PROBLEM DETAILS: If a picture appears, leave it out, and reproduce exactly the lines from the start of the listing below through the one bearing "Kliknij tutaj".

^^^^

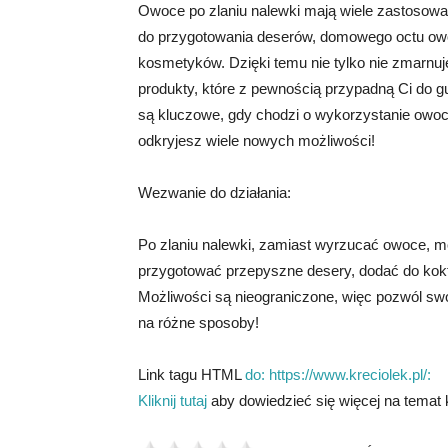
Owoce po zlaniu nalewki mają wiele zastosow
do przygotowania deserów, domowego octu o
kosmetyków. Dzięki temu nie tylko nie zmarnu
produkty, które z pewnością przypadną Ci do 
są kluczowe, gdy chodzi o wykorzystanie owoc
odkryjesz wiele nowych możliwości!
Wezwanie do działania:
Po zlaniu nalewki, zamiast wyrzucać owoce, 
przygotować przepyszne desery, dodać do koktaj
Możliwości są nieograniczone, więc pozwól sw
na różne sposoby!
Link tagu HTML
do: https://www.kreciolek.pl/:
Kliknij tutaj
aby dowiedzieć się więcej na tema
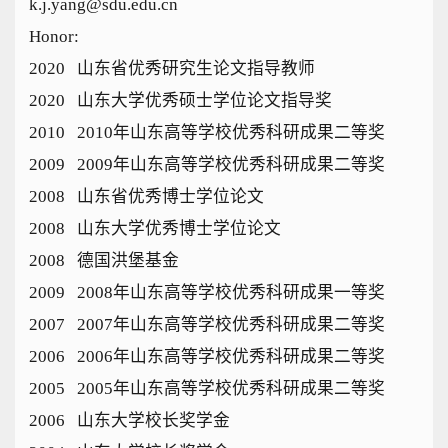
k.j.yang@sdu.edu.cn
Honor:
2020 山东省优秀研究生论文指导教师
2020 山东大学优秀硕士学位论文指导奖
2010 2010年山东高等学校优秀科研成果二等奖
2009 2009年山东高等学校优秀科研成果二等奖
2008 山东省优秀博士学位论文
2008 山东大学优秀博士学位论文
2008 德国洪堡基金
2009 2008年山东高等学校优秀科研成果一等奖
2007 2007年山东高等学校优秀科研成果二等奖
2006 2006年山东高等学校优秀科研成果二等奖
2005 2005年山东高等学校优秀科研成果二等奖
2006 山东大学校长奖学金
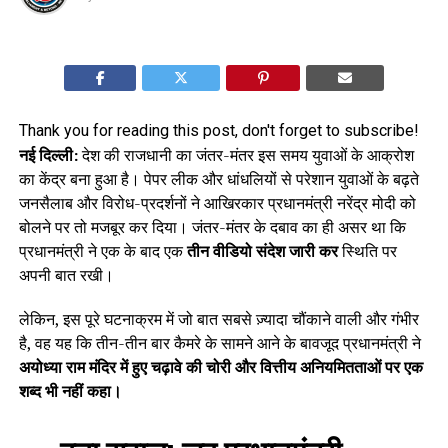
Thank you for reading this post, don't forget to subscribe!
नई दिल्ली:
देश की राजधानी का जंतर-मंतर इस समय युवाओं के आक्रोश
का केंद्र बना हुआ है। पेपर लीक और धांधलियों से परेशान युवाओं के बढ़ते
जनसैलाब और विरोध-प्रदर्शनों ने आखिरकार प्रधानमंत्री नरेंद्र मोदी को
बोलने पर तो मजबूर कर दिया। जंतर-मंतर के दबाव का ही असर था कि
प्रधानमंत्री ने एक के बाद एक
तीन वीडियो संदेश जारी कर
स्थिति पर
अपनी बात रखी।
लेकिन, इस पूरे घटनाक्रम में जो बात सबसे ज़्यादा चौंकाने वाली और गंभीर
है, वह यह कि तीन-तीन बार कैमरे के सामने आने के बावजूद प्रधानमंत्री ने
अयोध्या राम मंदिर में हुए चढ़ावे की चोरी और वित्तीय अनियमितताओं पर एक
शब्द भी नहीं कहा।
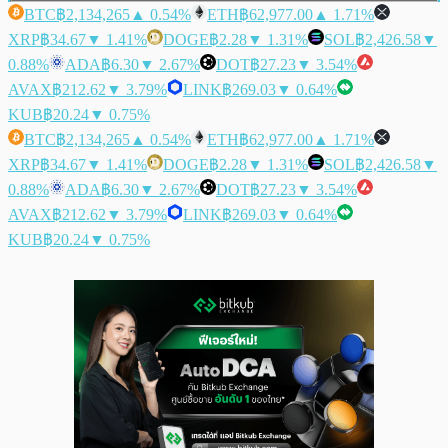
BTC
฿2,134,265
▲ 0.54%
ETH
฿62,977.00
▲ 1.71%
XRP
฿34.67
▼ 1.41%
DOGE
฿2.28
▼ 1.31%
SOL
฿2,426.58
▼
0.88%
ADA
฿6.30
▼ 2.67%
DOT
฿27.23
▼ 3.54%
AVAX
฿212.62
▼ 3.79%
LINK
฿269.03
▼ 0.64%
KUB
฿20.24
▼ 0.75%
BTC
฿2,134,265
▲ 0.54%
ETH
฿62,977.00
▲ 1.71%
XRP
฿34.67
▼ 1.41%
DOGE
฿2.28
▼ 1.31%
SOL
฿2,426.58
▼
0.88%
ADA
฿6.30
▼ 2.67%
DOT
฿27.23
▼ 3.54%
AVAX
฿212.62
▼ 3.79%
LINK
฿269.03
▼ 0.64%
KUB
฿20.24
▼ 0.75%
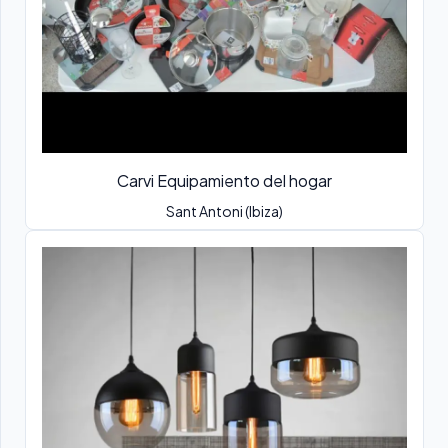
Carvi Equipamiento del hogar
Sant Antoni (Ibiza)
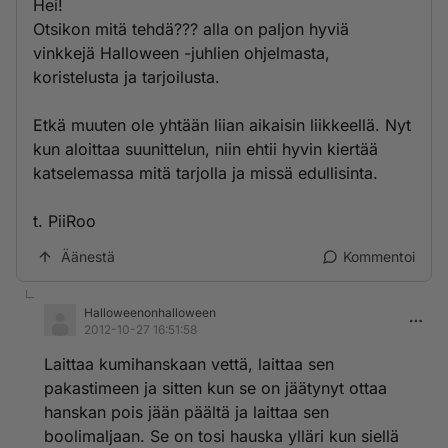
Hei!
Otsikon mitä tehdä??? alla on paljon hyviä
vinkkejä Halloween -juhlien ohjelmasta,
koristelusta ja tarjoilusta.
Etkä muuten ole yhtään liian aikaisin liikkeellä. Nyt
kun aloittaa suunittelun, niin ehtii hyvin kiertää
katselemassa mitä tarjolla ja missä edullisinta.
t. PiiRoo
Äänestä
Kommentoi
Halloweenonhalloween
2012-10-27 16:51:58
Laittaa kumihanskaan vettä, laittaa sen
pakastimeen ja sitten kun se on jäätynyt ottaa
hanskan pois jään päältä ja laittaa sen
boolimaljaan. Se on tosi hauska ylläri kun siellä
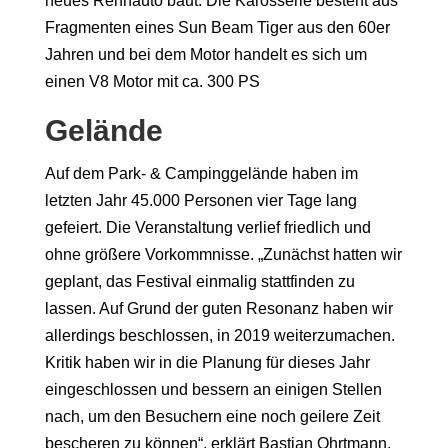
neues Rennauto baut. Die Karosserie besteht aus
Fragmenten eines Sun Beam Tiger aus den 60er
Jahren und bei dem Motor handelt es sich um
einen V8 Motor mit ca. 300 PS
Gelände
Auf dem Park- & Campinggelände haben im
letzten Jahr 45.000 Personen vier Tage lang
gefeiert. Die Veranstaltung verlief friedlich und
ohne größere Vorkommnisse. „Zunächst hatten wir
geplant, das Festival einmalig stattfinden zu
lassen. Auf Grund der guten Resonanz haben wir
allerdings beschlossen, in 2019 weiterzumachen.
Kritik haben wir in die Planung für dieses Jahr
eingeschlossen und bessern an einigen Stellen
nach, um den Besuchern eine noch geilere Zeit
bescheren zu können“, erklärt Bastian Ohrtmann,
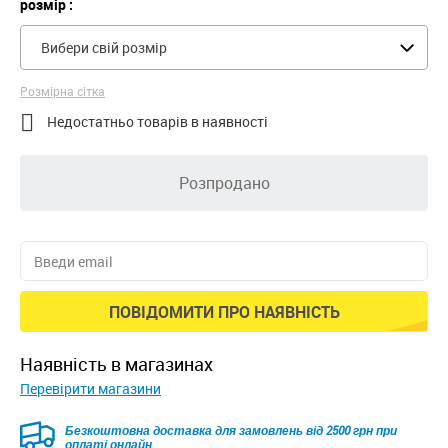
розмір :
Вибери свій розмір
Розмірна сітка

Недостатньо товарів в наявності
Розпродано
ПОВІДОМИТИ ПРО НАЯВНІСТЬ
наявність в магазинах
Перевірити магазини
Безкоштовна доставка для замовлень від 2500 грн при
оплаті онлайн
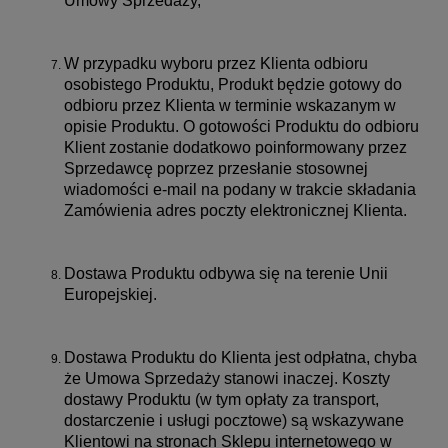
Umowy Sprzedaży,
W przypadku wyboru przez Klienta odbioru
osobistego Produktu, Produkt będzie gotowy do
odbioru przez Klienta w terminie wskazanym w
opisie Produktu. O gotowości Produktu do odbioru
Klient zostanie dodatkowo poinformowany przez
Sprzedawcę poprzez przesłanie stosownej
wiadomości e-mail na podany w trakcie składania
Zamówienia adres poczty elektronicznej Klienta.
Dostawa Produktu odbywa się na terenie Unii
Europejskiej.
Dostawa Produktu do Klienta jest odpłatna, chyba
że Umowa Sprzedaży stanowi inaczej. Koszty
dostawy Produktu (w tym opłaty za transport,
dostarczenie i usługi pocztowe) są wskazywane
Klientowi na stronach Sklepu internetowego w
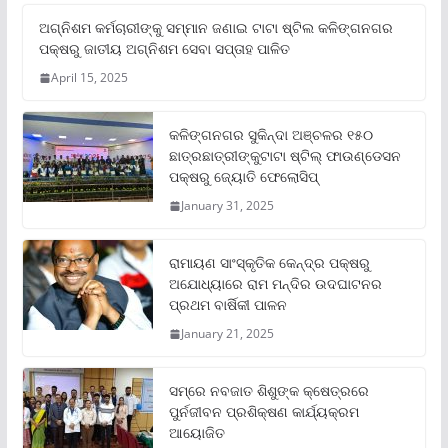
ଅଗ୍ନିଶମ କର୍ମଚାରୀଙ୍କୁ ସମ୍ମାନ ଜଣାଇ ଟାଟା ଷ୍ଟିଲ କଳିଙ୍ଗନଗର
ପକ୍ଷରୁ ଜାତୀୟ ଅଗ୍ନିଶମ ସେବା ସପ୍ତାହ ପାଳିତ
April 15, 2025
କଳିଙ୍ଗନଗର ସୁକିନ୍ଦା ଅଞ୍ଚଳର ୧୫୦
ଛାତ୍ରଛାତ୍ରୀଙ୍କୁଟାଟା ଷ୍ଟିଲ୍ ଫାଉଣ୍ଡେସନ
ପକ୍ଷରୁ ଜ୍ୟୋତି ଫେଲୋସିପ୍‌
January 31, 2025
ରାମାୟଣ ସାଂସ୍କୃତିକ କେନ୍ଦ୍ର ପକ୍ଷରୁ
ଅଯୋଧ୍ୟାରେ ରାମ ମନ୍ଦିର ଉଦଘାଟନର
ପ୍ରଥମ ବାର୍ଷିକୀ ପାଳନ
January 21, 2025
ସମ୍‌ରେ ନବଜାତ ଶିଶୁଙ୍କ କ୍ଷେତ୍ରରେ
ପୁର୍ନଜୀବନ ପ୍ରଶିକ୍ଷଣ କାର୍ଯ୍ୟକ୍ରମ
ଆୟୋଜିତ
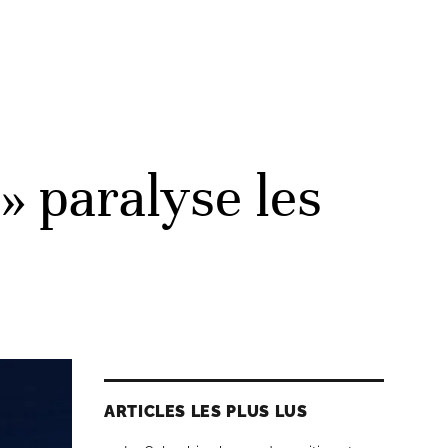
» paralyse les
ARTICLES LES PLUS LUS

^^^^

SOLUTION FOR THIS PROBLEM:
Owoce po zlaniu nalewki mają wiele zastosow
do przygotowania deserów, domowego octu o
kosmetyków. Dzięki temu nie tylko nie zmarnu
produkty, które z pewnością przypadną Ci do 
są kluczowe, gdy chodzi o wykorzystanie owoc
odkryjesz wiele nowych możliwości!
Wezwanie do działania:
Po zlaniu nalewki, zamiast wyrzucać owoce, 
przygotować przepyszne desery, dodać do koktaj
Możliwości są nieograniczone, więc pozwól sw
na różne sposoby!
Link tagu HTML
do: https://www.kreciolek.pl/:
Kliknij tutaj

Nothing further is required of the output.